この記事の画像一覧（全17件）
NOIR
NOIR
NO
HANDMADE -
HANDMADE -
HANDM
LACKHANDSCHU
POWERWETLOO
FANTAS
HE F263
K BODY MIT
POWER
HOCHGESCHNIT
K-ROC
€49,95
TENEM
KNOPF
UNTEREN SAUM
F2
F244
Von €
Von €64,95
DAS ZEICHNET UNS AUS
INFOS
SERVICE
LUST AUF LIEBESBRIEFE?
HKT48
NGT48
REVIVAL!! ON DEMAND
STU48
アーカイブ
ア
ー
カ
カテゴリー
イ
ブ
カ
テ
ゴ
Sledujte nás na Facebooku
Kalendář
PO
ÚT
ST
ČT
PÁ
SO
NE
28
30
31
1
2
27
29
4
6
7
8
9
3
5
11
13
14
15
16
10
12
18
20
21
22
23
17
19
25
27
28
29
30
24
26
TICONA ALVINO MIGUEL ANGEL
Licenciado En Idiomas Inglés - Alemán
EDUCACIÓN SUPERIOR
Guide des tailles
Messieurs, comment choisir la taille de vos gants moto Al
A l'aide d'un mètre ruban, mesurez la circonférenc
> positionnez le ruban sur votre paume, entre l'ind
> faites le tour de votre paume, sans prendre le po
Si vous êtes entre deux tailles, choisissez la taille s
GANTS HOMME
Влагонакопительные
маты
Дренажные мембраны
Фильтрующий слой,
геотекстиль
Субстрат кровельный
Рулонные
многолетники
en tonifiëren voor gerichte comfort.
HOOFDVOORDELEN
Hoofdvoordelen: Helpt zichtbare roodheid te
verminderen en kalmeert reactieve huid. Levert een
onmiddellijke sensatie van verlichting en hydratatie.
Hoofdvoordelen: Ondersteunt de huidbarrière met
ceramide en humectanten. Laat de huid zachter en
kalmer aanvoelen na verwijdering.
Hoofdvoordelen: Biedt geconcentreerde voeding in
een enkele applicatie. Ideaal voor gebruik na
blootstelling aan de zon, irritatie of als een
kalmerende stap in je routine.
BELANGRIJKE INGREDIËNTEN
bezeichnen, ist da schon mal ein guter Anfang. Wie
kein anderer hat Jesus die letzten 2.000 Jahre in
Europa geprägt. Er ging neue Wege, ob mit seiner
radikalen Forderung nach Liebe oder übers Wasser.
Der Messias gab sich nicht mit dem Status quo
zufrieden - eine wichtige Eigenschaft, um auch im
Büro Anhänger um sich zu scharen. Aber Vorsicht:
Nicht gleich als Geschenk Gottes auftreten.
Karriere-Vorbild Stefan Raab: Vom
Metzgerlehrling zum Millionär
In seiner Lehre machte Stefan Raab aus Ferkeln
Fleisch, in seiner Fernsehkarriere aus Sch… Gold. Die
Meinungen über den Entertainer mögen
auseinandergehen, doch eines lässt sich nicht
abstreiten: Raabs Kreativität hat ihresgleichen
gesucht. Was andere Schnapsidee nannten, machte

■ **Task statement**: Produce a word-for-word copy of all the entries above.

■ **Exercise result**:
この記事の画像一覧（全17件）
NOIR
NOIR
NO
HANDMADE -
HANDMADE -
HANDM
LACKHANDSCHU
POWERWETLOO
FANTAS
HE F263
K BODY MIT
POWER
HOCHGESCHNIT
K-ROC
€49,95
TENEM
KNOPF
UNTEREN SAUM
F2
F244
Von €
Von €64,95
DAS ZEICHNET UNS AUS
INFOS
SERVICE
LUST AUF LIEBESBRIEFE?
HKT48
NGT48
REVIVAL!! ON DEMAND
STU48
アーカイブ
ア
ー
カ
カテゴリー
イ
ブ
カ
テ
ゴ
Sledujte nás na Facebooku
Kalendář
PO
ÚT
ST
ČT
PÁ
SO
NE
28
30
31
1
2
27
29
4
6
7
8
9
3
5
11
13
14
15
16
10
12
18
20
21
22
23
17
19
25
27
28
29
30
24
26
TICONA ALVINO MIGUEL ANGEL
Licenciado En Idiomas Inglés - Alemán
EDUCACIÓN SUPERIOR
Guide des tailles
Messieurs, comment choisir la taille de vos gants moto Al
A l'aide d'un mètre ruban, mesurez la circonférenc
> positionnez le ruban sur votre paume, entre l'ind
> faites le tour de votre paume, sans prendre le po
Si vous êtes entre deux tailles, choisissez la taille s
GANTS HOMME
Влагонакопительные
маты
Дренажные мембраны
Фильтрующий слой,
геотекстиль
Субстрат кровельный
Рулонные
многолетники
en tonifiëren voor gerichte comfort.
HOOFDVOORDELEN
Hoofdvoordelen: Helpt zichtbare roodheid te
verminderen en kalmeert reactieve huid. Levert een
onmiddellijke sensatie van verlichting en hydratatie.
Hoofdvoordelen: Ondersteunt de huidbarrière met
ceramide en humectanten. Laat de huid zachter en
kalmer aanvoelen na verwijdering.
Hoofdvoordelen: Biedt geconcentreerde voeding in
een enkele applicatie. Ideaal voor gebruik na
blootstelling aan de zon, irritatie of als een
kalmerende stap in je routine.
BELANGRIJKE INGREDIËNTEN
bezeichnen, ist da schon mal ein guter Anfang. Wie
kein anderer hat Jesus die letzten 2.000 Jahre in
Europa geprägt. Er ging neue Wege, ob mit seiner
radikalen Forderung nach Liebe oder übers Wasser.
Der Messias gab sich nicht mit dem Status quo
zufrieden - eine wichtige Eigenschaft, um auch im
Büro Anhänger um sich zu scharen. Aber Vorsicht:
Nicht gleich als Geschenk Gottes auftreten.
Karriere-Vorbild Stefan Raab: Vom
Metzgerlehrling zum Millionär
In seiner Lehre machte Stefan Raab aus Ferkeln
Fleisch, in seiner Fernsehkarriere aus Sch… Gold. Die
Meinungen über den Entertainer mögen
auseinandergehen, doch eines lässt sich nicht
abstreiten: Raabs Kreativität hat ihresgleichen
gesucht. Was andere Schnapsidee nannten, machte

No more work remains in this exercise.